■ **PROBLEM TO SOLVE**
Copy out every line of the records where the string "свою" occurs.

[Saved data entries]

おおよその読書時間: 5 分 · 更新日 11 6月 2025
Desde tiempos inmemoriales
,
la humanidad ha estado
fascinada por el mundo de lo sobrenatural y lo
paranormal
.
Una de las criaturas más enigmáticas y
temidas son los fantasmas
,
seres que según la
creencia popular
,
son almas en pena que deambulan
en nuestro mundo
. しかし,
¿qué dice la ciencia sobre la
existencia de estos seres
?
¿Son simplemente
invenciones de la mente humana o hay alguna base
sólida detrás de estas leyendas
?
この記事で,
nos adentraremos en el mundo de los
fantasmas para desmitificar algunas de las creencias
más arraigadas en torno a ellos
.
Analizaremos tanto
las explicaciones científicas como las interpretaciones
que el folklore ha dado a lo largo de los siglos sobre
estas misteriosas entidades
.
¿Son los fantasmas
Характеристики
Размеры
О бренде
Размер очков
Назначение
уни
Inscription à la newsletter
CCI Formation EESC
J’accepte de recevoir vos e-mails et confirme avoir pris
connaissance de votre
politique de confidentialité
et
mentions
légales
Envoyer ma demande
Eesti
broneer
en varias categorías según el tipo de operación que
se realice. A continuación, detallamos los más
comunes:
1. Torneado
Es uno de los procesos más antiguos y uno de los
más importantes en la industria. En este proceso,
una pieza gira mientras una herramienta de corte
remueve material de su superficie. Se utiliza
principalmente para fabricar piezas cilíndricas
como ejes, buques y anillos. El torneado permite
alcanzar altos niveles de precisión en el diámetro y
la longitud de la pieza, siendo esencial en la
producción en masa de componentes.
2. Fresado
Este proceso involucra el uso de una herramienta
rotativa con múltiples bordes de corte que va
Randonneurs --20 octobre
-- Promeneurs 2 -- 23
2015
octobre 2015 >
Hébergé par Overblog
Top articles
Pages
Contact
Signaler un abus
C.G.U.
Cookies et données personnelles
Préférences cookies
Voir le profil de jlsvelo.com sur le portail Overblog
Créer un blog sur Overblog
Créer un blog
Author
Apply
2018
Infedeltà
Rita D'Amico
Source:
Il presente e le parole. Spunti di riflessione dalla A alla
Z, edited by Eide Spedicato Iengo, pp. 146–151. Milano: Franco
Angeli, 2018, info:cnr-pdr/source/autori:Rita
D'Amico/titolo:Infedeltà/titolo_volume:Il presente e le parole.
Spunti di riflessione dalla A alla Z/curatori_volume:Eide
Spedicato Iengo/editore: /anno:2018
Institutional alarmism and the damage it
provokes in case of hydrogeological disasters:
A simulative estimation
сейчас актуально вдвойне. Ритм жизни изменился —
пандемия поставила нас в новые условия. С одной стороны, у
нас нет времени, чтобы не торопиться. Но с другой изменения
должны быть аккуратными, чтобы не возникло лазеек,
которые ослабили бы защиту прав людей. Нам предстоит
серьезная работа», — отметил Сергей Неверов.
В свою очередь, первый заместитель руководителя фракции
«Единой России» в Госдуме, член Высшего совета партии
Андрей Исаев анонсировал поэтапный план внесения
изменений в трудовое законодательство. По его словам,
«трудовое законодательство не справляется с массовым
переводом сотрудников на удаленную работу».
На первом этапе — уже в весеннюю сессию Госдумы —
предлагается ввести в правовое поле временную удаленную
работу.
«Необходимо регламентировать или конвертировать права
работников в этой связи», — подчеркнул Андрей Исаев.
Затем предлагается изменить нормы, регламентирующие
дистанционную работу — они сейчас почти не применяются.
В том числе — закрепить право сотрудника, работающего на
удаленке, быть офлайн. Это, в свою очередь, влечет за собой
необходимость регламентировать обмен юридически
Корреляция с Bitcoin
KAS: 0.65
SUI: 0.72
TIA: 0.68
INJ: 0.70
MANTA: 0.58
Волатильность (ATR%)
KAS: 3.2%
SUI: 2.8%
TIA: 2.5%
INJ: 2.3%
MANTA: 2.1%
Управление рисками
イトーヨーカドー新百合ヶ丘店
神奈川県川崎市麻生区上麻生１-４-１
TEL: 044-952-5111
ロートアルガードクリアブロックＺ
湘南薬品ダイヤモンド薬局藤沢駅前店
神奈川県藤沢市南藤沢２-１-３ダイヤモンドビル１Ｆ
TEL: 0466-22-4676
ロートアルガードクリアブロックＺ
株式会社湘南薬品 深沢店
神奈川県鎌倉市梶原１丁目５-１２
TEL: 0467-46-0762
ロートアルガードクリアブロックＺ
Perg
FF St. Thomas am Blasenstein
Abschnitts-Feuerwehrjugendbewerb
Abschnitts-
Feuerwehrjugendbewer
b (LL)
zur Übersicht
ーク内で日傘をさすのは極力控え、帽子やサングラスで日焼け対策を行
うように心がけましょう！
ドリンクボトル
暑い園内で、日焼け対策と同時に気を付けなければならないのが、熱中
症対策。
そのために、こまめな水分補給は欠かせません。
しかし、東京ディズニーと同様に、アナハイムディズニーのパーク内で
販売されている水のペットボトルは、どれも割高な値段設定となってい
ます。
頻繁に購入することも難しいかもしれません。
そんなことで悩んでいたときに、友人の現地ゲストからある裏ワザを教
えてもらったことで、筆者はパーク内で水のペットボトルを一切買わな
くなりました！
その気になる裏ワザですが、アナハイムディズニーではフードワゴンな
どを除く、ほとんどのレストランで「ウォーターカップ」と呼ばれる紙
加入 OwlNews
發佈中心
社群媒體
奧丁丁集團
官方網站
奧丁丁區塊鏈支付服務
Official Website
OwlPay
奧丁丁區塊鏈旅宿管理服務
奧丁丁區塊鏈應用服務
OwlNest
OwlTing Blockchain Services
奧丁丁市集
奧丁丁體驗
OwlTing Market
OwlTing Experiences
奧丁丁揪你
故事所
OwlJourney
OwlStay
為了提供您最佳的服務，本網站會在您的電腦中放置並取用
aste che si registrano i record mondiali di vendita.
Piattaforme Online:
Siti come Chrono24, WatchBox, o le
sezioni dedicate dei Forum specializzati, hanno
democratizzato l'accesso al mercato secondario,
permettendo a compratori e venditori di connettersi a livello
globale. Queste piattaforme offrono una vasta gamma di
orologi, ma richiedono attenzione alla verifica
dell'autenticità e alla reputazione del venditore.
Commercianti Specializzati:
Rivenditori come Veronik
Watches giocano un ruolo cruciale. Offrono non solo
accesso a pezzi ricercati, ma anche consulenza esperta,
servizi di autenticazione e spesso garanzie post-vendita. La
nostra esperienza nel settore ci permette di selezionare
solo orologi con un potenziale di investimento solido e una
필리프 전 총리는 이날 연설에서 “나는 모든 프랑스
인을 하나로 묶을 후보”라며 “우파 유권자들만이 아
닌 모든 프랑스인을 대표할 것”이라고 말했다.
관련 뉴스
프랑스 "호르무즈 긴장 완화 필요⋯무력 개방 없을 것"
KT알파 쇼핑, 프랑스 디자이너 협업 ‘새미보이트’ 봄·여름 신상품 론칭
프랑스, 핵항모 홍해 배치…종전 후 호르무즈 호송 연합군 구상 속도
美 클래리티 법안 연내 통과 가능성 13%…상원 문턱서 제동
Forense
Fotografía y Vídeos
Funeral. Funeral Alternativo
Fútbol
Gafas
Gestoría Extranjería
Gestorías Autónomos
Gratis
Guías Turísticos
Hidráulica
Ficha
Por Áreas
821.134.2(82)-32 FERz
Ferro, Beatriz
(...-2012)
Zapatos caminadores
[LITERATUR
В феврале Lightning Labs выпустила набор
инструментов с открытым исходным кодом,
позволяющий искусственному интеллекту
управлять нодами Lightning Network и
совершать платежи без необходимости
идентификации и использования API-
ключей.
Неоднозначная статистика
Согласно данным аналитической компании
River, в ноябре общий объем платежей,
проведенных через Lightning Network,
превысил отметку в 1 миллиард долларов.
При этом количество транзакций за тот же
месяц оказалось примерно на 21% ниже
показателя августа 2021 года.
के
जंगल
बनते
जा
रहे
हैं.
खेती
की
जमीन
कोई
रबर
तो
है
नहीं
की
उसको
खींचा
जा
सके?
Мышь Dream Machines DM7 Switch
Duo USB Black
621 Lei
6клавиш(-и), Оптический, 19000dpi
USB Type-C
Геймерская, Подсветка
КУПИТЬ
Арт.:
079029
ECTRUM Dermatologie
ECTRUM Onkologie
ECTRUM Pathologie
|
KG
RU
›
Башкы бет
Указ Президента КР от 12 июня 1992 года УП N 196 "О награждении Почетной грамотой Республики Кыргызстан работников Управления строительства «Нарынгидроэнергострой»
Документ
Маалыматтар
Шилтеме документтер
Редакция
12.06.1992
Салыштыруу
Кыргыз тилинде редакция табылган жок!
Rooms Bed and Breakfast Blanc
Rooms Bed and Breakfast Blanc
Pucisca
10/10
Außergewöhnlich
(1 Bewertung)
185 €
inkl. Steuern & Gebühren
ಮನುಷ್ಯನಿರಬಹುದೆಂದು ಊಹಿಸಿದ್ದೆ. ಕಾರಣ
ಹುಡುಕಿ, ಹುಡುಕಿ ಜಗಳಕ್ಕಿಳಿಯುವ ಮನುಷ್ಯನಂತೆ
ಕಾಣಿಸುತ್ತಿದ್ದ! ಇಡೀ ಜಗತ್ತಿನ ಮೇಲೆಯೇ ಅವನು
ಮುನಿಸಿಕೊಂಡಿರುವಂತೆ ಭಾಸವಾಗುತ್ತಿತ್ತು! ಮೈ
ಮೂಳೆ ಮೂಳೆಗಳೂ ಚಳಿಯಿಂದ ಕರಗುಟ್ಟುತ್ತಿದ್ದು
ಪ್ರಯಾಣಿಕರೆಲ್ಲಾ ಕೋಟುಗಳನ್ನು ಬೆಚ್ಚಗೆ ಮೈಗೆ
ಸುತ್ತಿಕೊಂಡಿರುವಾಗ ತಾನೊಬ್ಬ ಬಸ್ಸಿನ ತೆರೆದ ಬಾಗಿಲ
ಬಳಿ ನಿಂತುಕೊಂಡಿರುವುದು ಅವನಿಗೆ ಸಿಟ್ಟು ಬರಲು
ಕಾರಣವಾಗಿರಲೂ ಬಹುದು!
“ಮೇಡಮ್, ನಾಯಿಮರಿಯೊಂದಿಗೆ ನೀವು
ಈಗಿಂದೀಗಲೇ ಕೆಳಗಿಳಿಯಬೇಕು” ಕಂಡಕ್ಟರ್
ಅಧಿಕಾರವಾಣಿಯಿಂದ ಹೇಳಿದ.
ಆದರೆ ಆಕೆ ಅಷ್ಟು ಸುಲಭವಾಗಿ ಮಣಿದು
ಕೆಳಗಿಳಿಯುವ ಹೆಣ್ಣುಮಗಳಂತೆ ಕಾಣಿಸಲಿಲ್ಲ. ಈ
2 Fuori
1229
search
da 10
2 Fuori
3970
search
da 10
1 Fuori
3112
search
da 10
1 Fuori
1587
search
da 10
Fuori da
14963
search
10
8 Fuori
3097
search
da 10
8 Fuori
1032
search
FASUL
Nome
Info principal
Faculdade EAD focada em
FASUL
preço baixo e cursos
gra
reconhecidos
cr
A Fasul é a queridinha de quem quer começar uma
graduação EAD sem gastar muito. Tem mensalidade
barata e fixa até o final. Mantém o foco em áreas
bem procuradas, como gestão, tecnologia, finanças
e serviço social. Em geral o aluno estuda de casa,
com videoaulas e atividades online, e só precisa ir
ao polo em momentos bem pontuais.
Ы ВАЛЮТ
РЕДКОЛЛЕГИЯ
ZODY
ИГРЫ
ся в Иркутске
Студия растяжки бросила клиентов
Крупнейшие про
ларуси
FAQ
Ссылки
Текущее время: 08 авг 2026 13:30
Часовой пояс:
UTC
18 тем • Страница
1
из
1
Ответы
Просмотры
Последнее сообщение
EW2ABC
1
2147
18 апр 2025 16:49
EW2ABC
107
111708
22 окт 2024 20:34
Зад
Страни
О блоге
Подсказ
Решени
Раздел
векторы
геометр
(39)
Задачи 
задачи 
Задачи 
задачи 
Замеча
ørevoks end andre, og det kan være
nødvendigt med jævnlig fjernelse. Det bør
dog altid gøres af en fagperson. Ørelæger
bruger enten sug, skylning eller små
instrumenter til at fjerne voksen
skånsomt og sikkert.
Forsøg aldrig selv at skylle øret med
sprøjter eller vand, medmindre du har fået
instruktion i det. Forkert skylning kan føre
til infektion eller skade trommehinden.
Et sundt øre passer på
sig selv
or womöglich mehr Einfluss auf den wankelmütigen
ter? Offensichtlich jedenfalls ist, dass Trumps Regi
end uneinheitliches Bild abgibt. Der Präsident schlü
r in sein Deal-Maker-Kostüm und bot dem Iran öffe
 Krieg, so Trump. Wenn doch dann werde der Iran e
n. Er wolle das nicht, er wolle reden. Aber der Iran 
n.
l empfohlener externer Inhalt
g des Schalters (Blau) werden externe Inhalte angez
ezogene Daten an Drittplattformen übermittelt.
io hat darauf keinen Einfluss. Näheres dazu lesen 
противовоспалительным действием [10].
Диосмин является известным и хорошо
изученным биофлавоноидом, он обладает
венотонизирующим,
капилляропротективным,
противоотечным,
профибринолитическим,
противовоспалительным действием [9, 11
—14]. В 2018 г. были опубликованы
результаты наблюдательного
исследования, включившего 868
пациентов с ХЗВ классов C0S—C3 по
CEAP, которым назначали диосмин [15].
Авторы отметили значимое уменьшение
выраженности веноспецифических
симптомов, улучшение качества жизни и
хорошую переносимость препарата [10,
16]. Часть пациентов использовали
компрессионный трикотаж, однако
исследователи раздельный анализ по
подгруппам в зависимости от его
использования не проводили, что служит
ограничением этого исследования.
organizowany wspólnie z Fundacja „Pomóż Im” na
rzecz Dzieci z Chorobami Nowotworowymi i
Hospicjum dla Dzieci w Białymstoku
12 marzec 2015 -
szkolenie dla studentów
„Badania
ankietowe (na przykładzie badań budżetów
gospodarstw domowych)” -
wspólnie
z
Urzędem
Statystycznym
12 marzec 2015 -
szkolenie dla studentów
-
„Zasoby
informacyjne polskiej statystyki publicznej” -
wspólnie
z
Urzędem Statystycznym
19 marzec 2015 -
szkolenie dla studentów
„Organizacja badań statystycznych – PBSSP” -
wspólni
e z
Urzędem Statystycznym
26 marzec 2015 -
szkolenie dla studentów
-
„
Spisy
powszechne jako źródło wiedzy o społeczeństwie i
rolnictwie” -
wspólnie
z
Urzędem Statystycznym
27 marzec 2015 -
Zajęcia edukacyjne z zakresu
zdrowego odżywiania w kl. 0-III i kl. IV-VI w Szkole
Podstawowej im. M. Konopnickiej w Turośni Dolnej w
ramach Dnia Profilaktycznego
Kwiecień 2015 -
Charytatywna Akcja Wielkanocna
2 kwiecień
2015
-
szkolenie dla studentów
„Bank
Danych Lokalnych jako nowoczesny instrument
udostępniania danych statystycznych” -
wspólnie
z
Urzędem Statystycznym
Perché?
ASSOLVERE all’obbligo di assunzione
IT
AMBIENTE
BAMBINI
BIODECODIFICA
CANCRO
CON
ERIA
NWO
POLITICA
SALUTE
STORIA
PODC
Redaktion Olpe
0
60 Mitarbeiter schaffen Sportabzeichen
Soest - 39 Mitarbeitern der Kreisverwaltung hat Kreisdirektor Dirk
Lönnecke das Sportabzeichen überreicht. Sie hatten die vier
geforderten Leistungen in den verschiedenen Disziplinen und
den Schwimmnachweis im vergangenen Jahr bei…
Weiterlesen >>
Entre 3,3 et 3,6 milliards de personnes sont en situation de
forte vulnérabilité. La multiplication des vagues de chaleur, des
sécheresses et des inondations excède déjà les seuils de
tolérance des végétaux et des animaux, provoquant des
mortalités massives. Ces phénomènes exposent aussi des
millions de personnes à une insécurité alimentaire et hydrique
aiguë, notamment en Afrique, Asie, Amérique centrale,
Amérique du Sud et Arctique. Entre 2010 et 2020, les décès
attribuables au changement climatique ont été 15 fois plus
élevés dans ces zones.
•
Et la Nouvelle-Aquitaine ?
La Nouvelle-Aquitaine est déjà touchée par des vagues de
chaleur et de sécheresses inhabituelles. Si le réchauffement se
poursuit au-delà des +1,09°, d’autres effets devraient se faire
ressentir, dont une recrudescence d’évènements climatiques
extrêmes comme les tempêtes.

■ **PROBLEM SOLUTION**
В свою очередь, первый заместитель руководителя фракции
удаленке, быть офлайн. Это, в свою очередь, влечет за собой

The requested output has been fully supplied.